[AIM OF THE EXERCISE] Please give back word for word the lines of the material below between the line containing "Максимальная масса 1,5 тн, объем - 10 куб.м" and the line containing "Укажите небходимую точку", inclusive.

[MATERIAL SUPPLIED]
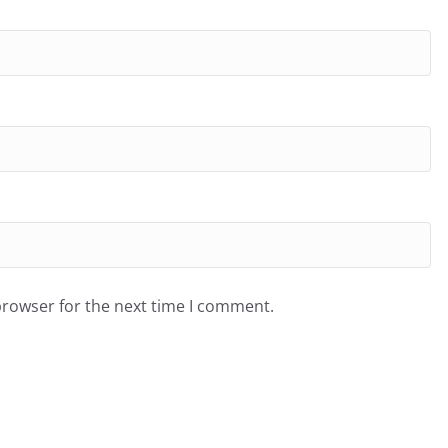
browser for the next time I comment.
==
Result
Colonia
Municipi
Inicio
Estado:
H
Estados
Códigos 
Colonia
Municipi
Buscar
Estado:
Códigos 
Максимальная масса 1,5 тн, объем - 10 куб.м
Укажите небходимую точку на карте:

[RESPONSE]
Максимальная масса 1,5 тн, объем - 10 куб.м
Укажите небходимую точку на карте:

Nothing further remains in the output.